Class TermVectorsFields

All Implemented Interfaces:

public final class TermVectorsFields extends org.apache.lucene.index.Fields
This class represents the result of a TermVectorsRequest. It works exactly like the Fields class except for one thing: It can return offsets and payloads even if positions are not present. You must call nextPosition() anyway to move the counter although this method only returns -1,, if no positions were returned by the TermVectorsRequest.

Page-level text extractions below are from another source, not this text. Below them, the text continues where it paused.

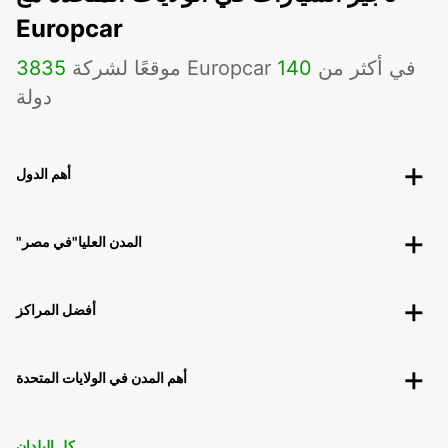
Europcar
موقعًا لشركة Europcar في أكثر من
140
3835
دولة
أهم الدول
"المدن العليا"في مصر
أفضل المراكز
أهم المدن في الولايات المتحدة
كل البلدان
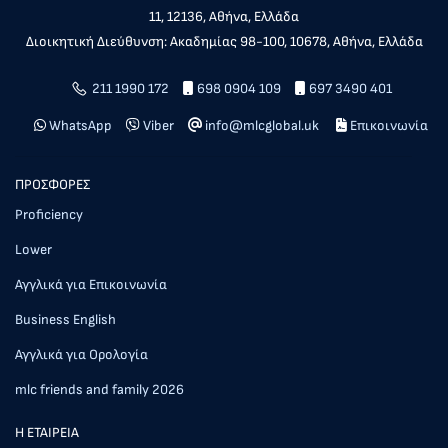
11, 12136, Αθήνα, Ελλάδα
Διοικητική Διεύθυνση: Ακαδημίας 98-100, 10678, Αθήνα, Ελλάδα
211 1990 172
698 0904 109
697 3490 401
WhatsApp
Viber
info@mlcglobal.uk
Επικοινωνία
ΠΡΟΣΦΟΡΕΣ
Proficiency
Lower
Αγγλικά για Επικοινωνία
Business English
Αγγλικά για Ορολογία
mlc friends and family 2026
Η ΕΤΑΙΡΕΙΑ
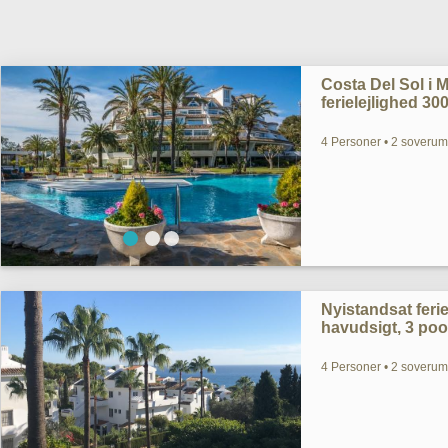
Costa Del Sol i M
ferielejlighed 30
4 Personer • 2 soverum
Nyistandsat ferie
havudsigt, 3 poo
4 Personer • 2 soverum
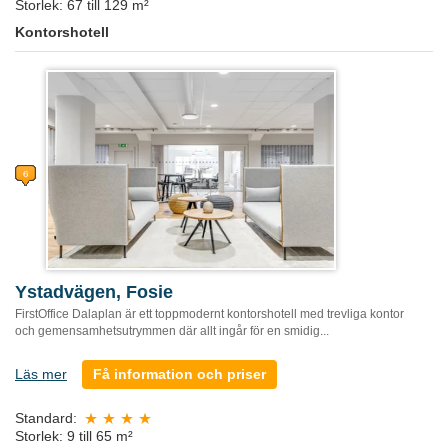
Storlek: 67 till 129 m²
Kontorshotell
Ystadvägen, Fosie
FirstOffice Dalaplan är ett toppmodernt kontorshotell med trevliga kontor
och gemensamhetsutrymmen där allt ingår för en smidig...
Läs mer
Få information och priser
Standard:
Storlek: 9 till 65 m²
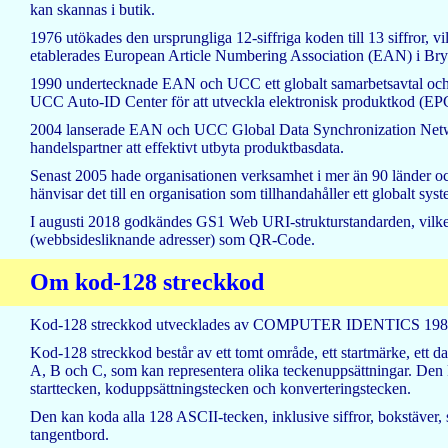
kan skannas i butik.
1976 utökades den ursprungliga 12-siffriga koden till 13 siffror, 
etablerades European Article Numbering Association (EAN) i Bry
1990 undertecknade EAN och UCC ett globalt samarbetsavtal och 
UCC Auto-ID Center för att utveckla elektronisk produktkod (EPC
2004 lanserade EAN och UCC Global Data Synchronization Network 
handelspartner att effektivt utbyta produktbasdata.
Senast 2005 hade organisationen verksamhet i mer än 90 länder 
hänvisar det till en organisation som tillhandahåller ett globalt sys
I augusti 2018 godkändes GS1 Web URI-strukturstandarden, vilket 
(webbsidesliknande adresser) som QR-Code.
Om kod-128 streckkod
Kod-128 streckkod utvecklades av COMPUTER IDENTICS 1981. De
Kod-128 streckkod består av ett tomt område, ett startmärke, ett d
A, B och C, som kan representera olika teckenuppsättningar. Den 
starttecken, koduppsättningstecken och konverteringstecken.
Den kan koda alla 128 ASCII-tecken, inklusive siffror, bokstäver, 
tangentbord.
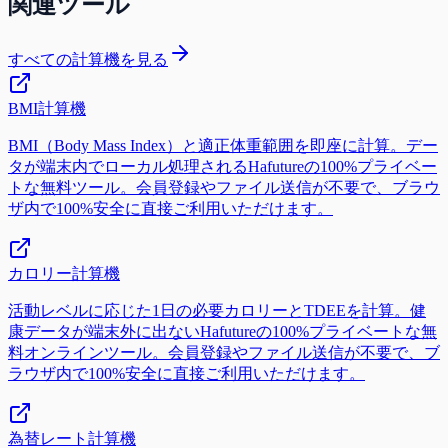
関連ツール
すべての計算機を見る
BMI計算機
BMI（Body Mass Index）と適正体重範囲を即座に計算。デー
タが端末内でローカル処理されるHafutureの100%プライベー
トな無料ツール。会員登録やファイル送信が不要で、ブラウ
ザ内で100%安全に直接ご利用いただけます。
カロリー計算機
活動レベルに応じた1日の必要カロリーとTDEEを計算。健
康データが端末外に出ないHafutureの100%プライベートな無
料オンラインツール。会員登録やファイル送信が不要で、ブ
ラウザ内で100%安全に直接ご利用いただけます。
為替レート計算機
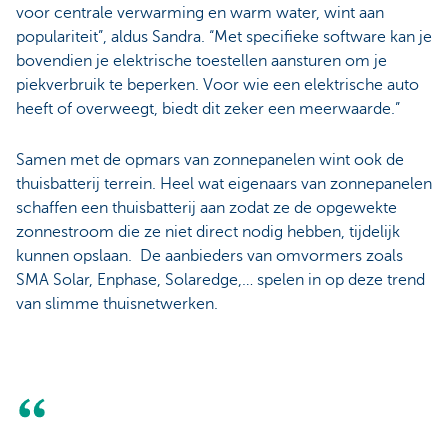
voor centrale verwarming en warm water, wint aan
populariteit”, aldus Sandra. “Met specifieke software kan je
bovendien je elektrische toestellen aansturen om je
piekverbruik te beperken. Voor wie een elektrische auto
heeft of overweegt, biedt dit zeker een meerwaarde.”
Samen met de opmars van zonnepanelen wint ook de
thuisbatterij terrein. Heel wat eigenaars van zonnepanelen
schaffen een thuisbatterij aan zodat ze de opgewekte
zonnestroom die ze niet direct nodig hebben, tijdelijk
kunnen opslaan. De aanbieders van omvormers zoals
SMA Solar, Enphase, Solaredge,… spelen in op deze trend
van slimme thuisnetwerken.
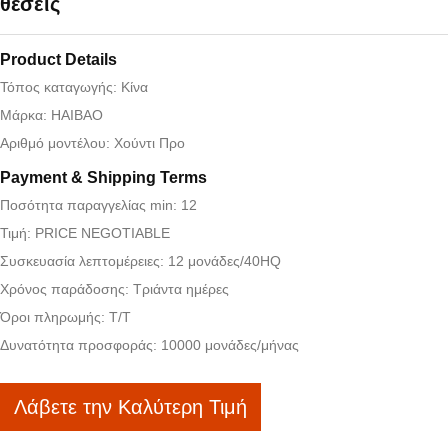
θέσεις
Product Details
Τόπος καταγωγής: Κίνα
Μάρκα: HAIBAO
Αριθμό μοντέλου: Χούντι Προ
Payment & Shipping Terms
Ποσότητα παραγγελίας min: 12
Τιμή: PRICE NEGOTIABLE
Συσκευασία λεπτομέρειες: 12 μονάδες/40HQ
Χρόνος παράδοσης: Τριάντα ημέρες
Όροι πληρωμής: Τ/Τ
Δυνατότητα προσφοράς: 10000 μονάδες/μήνας
Λάβετε την Καλύτερη Τιμή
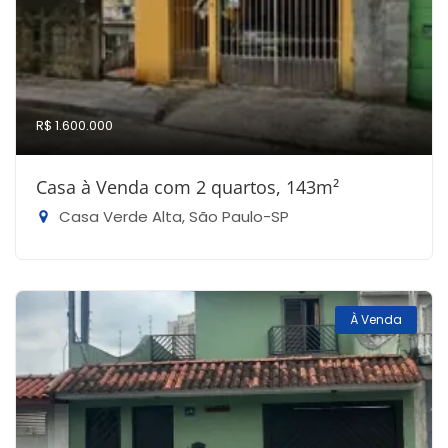
R$ 1.600.000
Casa à Venda com 2 quartos, 143m²
Casa Verde Alta, São Paulo-SP
À Venda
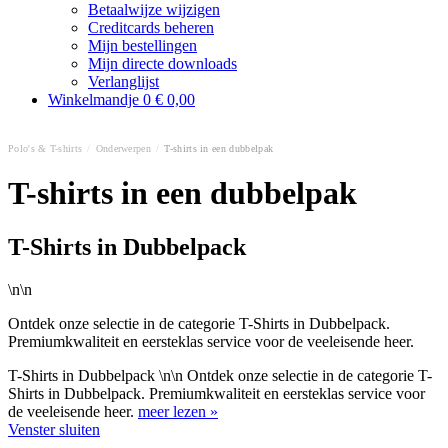
Betaalwijze wijzigen
Creditcards beheren
Mijn bestellingen
Mijn directe downloads
Verlanglijst
Winkelmandje
0
€ 0,00
Polo's & T-shirts
/
Onderwerpen
/
T-shirts in een dubbelpak
T-shirts in een dubbelpak
T-Shirts in Dubbelpack
\n\n
Ontdek onze selectie in de categorie T-Shirts in Dubbelpack.
Premiumkwaliteit en eersteklas service voor de veeleisende heer.
T-Shirts in Dubbelpack \n\n Ontdek onze selectie in de categorie T-
Shirts in Dubbelpack. Premiumkwaliteit en eersteklas service voor
de veeleisende heer.
meer lezen »
Venster sluiten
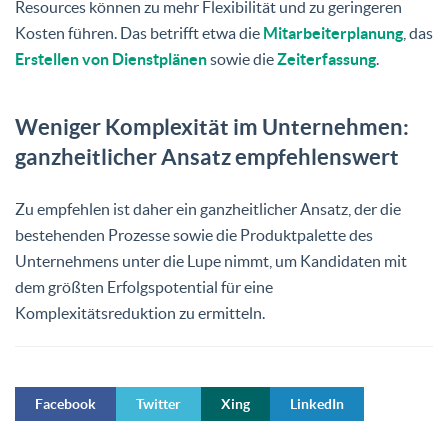
Resources können zu mehr Flexibilität und zu geringeren
Kosten führen. Das betrifft etwa die
Mitarbeiterplanung
, das
Erstellen von Dienstplänen
sowie die
Zeiterfassung
.
Weniger Komplexität im Unternehmen:
ganzheitlicher Ansatz empfehlenswert
Zu empfehlen ist daher ein ganzheitlicher Ansatz, der die
bestehenden Prozesse sowie die Produktpalette des
Unternehmens unter die Lupe nimmt, um Kandidaten mit
dem größten Erfolgspotential für eine
Komplexitätsreduktion zu ermitteln.
Facebook
Twitter
Xing
LinkedIn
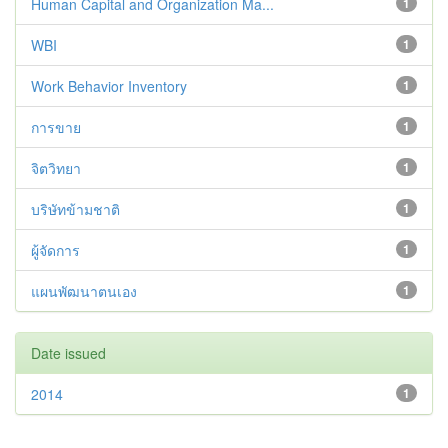
Human Capital and Organization Ma...
1
WBI
1
Work Behavior Inventory
1
การขาย
1
จิตวิทยา
1
บริษัทข้ามชาติ
1
ผู้จัดการ
1
แผนพัฒนาตนเอง
1
Date issued
2014
1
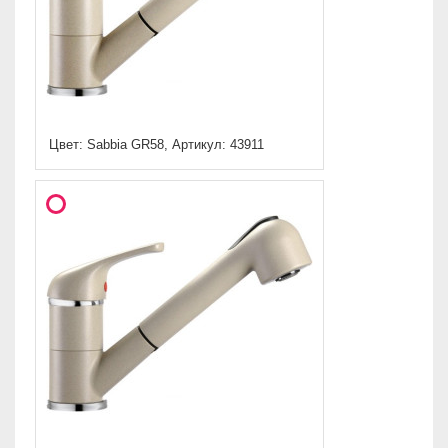
Цвет: Sabbia GR58, Артикул: 43911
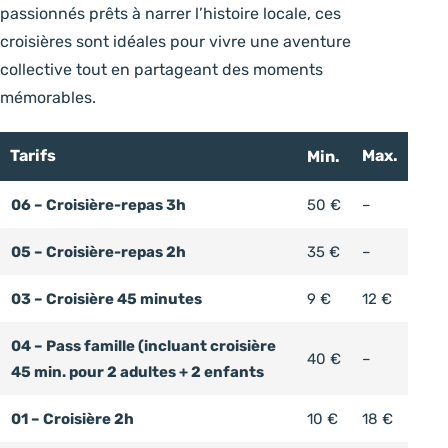
passionnés prêts à narrer l’histoire locale, ces
croisières sont idéales pour vivre une aventure
collective tout en partageant des moments
mémorables.
Tarifs
Max.
Min.
Non comm
06 – Croisière-repas 3h
50 €
–
Non comm
05 – Croisière-repas 2h
35 €
–
03 – Croisière 45 minutes
9 €
12 €
04 – Pass famille (incluant croisière
Non comm
40 €
–
45 min. pour 2 adultes + 2 enfants
01 – Croisière 2h
10 €
18 €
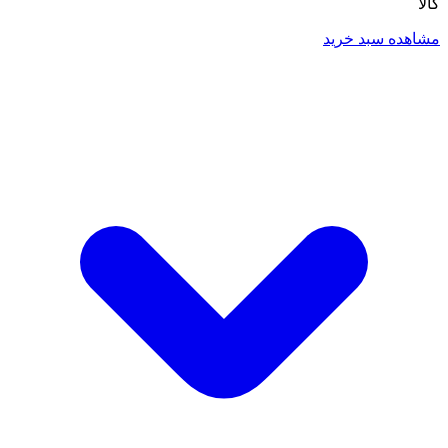
کالا
مشاهده سبد خرید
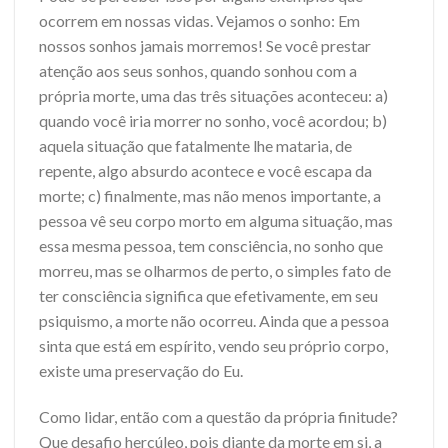
ocorrem em nossas vidas. Vejamos o sonho: Em
nossos sonhos jamais morremos! Se você prestar
atenção aos seus sonhos, quando sonhou com a
própria morte, uma das três situações aconteceu: a)
quando você iria morrer no sonho, você acordou; b)
aquela situação que fatalmente lhe mataria, de
repente, algo absurdo acontece e você escapa da
morte; c) finalmente, mas não menos importante, a
pessoa vê seu corpo morto em alguma situação, mas
essa mesma pessoa, tem consciência, no sonho que
morreu, mas se olharmos de perto, o simples fato de
ter consciência significa que efetivamente, em seu
psiquismo, a morte não ocorreu. Ainda que a pessoa
sinta que está em espírito, vendo seu próprio corpo,
existe uma preservação do Eu.
Como lidar, então com a questão da própria finitude?
Que desafio hercúleo, pois diante da morte em si, a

The data is stored in two byte arrays (headerRef and termVectors, both BytesRef) that have the following format:

headerRef: Stores offsets per field in the termVectors array and some header information as BytesRef. Format is

  • String : "TV"
  • vint: version (=-1)
  • boolean: hasTermStatistics (are the term statistics stored?)
  • boolean: hasFieldStatitsics (are the field statistics stored?)
  • vint: number of fields
    • String: field name 1
    • vint: offset in termVectors for field 1
    • ...
    • String: field name last field
    • vint: offset in termVectors for last field

termVectors: Stores the actual term vectors as a BytesRef.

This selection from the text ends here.